Foliar application of potassium, tested here, showed better effects on 100-seed weight than soil applied potassium. This may be explained by the direct replenishing of leaf K as its being pulled by the pods, thus neither affecting photosynthesis nor awaiting for K supply from the shoot or root systems. Another important observation was that the higher rate of foliar fertilization (1.16 kg ha1-foliar) caused a general reduction in oil percentage in the seeds, compared to other treatments and this negative effect was pronounced at the V2-V3 stage where oil percentage was reduced to 22.84%, being insignificantly different from the control 22.53%, with no potassium applied. These observations suggest the possible usefulness of split foliar application of K as observed by the improvement in physiological efficiency of K due to splitting of the optimum dose of soil applied K indicated by Kolar and Grewal15.

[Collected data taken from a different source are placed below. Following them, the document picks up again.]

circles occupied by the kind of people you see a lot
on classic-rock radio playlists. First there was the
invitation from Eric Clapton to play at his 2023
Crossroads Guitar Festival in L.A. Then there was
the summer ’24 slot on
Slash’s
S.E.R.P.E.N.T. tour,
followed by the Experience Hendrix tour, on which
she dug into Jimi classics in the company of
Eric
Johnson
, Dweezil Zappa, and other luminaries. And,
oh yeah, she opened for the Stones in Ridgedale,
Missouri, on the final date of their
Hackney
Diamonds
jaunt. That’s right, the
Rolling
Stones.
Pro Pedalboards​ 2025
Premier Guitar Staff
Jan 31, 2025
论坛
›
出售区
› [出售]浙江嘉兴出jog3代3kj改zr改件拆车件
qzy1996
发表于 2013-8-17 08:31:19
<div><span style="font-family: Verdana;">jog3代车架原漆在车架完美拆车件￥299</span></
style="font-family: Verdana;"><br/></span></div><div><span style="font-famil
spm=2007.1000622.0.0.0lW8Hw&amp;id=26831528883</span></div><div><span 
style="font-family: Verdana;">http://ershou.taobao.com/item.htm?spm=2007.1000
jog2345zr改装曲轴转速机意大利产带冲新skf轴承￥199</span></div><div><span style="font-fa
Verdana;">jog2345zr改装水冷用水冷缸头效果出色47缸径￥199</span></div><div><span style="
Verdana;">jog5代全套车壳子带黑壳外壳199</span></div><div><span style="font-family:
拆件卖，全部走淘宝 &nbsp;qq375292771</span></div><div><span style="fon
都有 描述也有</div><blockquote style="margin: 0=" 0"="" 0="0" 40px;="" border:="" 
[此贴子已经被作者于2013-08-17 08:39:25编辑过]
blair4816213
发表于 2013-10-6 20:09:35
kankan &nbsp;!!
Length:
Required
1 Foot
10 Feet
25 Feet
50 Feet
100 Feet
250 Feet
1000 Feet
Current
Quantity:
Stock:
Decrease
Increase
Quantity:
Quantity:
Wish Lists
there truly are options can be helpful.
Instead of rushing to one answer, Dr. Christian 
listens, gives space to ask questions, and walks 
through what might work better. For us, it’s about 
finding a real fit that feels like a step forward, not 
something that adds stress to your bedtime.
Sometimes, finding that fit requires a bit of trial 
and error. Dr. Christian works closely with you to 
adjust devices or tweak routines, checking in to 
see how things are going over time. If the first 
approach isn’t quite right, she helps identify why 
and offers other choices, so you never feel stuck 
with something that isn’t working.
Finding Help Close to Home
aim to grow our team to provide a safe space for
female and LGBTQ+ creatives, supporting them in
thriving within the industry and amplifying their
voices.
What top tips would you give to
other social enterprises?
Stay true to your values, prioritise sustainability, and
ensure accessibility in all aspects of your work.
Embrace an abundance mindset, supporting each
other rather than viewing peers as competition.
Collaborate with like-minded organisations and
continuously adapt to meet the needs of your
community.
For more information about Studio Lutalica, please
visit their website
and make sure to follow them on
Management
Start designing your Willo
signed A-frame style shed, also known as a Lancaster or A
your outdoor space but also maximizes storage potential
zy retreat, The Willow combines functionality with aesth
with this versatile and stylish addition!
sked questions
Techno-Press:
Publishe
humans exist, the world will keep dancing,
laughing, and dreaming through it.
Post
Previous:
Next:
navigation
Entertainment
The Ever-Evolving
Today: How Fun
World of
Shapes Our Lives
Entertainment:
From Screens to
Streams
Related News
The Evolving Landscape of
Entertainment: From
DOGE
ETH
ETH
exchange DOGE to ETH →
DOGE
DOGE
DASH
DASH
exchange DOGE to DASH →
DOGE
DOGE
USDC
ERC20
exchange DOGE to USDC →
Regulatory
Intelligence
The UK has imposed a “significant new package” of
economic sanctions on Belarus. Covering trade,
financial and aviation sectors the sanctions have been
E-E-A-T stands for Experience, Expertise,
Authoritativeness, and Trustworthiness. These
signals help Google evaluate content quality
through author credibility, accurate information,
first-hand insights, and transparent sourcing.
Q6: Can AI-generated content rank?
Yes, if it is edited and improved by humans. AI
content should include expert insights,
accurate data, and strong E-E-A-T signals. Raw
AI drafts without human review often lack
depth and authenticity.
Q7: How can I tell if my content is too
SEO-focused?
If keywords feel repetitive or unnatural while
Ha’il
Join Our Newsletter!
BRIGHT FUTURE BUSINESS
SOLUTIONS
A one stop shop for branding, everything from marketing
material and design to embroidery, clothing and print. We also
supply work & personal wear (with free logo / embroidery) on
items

It was suggested that in order to achieve the goal of 3.0 t ha1, soybean requires 144 kg N, 54 kg P2O5 and 57 kg of K2O ha1 applied to the soil11. Our results suggested that under the recommended nitrogen and phosphorus fertilization levels, the foliar potassium fertilization at the rate of 1.16 kg ha1 applied at the R2-R3 growth stage (almost 60 days after sowing), was superior in seed yield/plant and seed yield ha1 as opposed to the recommended soil application of potassium at the rate of 57 kg ha1 and equivalent to 114 kg ha1 applied to the soil. Although a 1.0% reduction in oil percentage in the seeds is expected compared to 114 kg ha1, the foliar application of 1.16 kg ha1 will cut on the fertilization costs required for an average yield of 3.0 t ha1 expected from soybean under irrigated conditions.
Foliar application of potassium at the rate of 1.16 kg ha1 applied at the R2-R3 stage of soybean can replace the recommended soil application of 57 kg K ha1 under irrigated conditions in Egypt. This will achieve the targeted seed yield and oil percentage of soybean at much lower costs of production.
This study discovered that soybean yield and oil percentage will not be affected if plants received their potassium requirements via the root system, in the traditional soil application method, or via their leaves through foliage spray at the R2-R3 growth stage. The suggested foliar application of potassium reduced the amount of potassium fertilizer applied by 98%, which makes soybean production more cost effective for farmers and reduces the hazards of excess fertilizers released into the environment.